### Try it
The answer must consist of the listing, reproduced exactly.

· · ·

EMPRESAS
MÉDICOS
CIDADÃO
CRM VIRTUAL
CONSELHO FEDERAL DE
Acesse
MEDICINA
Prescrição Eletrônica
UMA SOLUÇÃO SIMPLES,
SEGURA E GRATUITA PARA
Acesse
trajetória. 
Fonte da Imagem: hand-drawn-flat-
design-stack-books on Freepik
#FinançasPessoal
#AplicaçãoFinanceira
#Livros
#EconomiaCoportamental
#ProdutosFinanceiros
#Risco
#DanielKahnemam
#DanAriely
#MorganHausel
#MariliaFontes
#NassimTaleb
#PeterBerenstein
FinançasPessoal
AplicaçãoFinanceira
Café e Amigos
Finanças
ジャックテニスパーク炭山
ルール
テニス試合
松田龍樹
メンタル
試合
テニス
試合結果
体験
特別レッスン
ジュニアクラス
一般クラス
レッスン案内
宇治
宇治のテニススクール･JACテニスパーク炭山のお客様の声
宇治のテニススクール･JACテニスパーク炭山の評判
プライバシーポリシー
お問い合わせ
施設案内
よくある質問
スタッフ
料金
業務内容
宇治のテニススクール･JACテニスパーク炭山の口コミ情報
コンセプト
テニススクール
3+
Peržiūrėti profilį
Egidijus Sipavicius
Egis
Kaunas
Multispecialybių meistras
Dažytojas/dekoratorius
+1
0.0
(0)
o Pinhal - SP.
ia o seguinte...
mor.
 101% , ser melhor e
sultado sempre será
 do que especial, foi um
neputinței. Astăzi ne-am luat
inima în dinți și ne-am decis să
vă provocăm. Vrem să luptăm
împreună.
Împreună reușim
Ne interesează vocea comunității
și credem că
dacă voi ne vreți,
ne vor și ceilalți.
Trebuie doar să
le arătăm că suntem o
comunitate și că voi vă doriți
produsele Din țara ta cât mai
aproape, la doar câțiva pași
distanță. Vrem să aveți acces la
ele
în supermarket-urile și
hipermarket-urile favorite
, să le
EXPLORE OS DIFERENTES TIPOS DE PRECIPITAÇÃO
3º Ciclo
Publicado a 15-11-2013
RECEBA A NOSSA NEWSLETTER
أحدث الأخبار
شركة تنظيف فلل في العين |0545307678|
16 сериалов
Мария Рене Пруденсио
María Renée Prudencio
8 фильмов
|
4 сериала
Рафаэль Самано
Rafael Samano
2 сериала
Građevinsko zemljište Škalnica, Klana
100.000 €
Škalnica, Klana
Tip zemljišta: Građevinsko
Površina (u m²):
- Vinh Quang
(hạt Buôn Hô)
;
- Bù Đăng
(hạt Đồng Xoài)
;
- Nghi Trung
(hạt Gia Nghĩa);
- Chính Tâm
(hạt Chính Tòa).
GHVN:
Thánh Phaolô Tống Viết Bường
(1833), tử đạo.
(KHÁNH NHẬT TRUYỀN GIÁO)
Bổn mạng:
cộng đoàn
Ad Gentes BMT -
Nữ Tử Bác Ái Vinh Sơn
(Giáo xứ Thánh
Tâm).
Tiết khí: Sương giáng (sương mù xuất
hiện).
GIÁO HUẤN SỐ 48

· · ·

### Task output
EMPRESAS
MÉDICOS
CIDADÃO
CRM VIRTUAL
CONSELHO FEDERAL DE
Acesse
MEDICINA
Prescrição Eletrônica
UMA SOLUÇÃO SIMPLES,
SEGURA E GRATUITA PARA
Acesse
trajetória. 
Fonte da Imagem: hand-drawn-flat-
design-stack-books on Freepik
#FinançasPessoal
#AplicaçãoFinanceira
#Livros
#EconomiaCoportamental
#ProdutosFinanceiros
#Risco
#DanielKahnemam
#DanAriely
#MorganHausel
#MariliaFontes
#NassimTaleb
#PeterBerenstein
FinançasPessoal
AplicaçãoFinanceira
Café e Amigos
Finanças
ジャックテニスパーク炭山
ルール
テニス試合
松田龍樹
メンタル
試合
テニス
試合結果
体験
特別レッスン
ジュニアクラス
一般クラス
レッスン案内
宇治
宇治のテニススクール･JACテニスパーク炭山のお客様の声
宇治のテニススクール･JACテニスパーク炭山の評判
プライバシーポリシー
お問い合わせ
施設案内
よくある質問
スタッフ
料金
業務内容
宇治のテニススクール･JACテニスパーク炭山の口コミ情報
コンセプト
テニススクール
3+
Peržiūrėti profilį
Egidijus Sipavicius
Egis
Kaunas
Multispecialybių meistras
Dažytojas/dekoratorius
+1
0.0
(0)
o Pinhal - SP.
ia o seguinte...
mor.
 101% , ser melhor e
sultado sempre será
 do que especial, foi um
neputinței. Astăzi ne-am luat
inima în dinți și ne-am decis să
vă provocăm. Vrem să luptăm
împreună.
Împreună reușim
Ne interesează vocea comunității
și credem că
dacă voi ne vreți,
ne vor și ceilalți.
Trebuie doar să
le arătăm că suntem o
comunitate și că voi vă doriți
produsele Din țara ta cât mai
aproape, la doar câțiva pași
distanță. Vrem să aveți acces la
ele
în supermarket-urile și
hipermarket-urile favorite
, să le
EXPLORE OS DIFERENTES TIPOS DE PRECIPITAÇÃO
3º Ciclo
Publicado a 15-11-2013
RECEBA A NOSSA NEWSLETTER
أحدث الأخبار
شركة تنظيف فلل في العين |0545307678|
16 сериалов
Мария Рене Пруденсио
María Renée Prudencio
8 фильмов
|
4 сериала
Рафаэль Самано
Rafael Samano
2 сериала
Građevinsko zemljište Škalnica, Klana
100.000 €
Škalnica, Klana
Tip zemljišta: Građevinsko
Površina (u m²):
- Vinh Quang
(hạt Buôn Hô)
;
- Bù Đăng
(hạt Đồng Xoài)
;
- Nghi Trung
(hạt Gia Nghĩa);
- Chính Tâm
(hạt Chính Tòa).
GHVN:
Thánh Phaolô Tống Viết Bường
(1833), tử đạo.
(KHÁNH NHẬT TRUYỀN GIÁO)
Bổn mạng:
cộng đoàn
Ad Gentes BMT -
Nữ Tử Bác Ái Vinh Sơn
(Giáo xứ Thánh
Tâm).
Tiết khí: Sương giáng (sương mù xuất
hiện).
GIÁO HUẤN SỐ 48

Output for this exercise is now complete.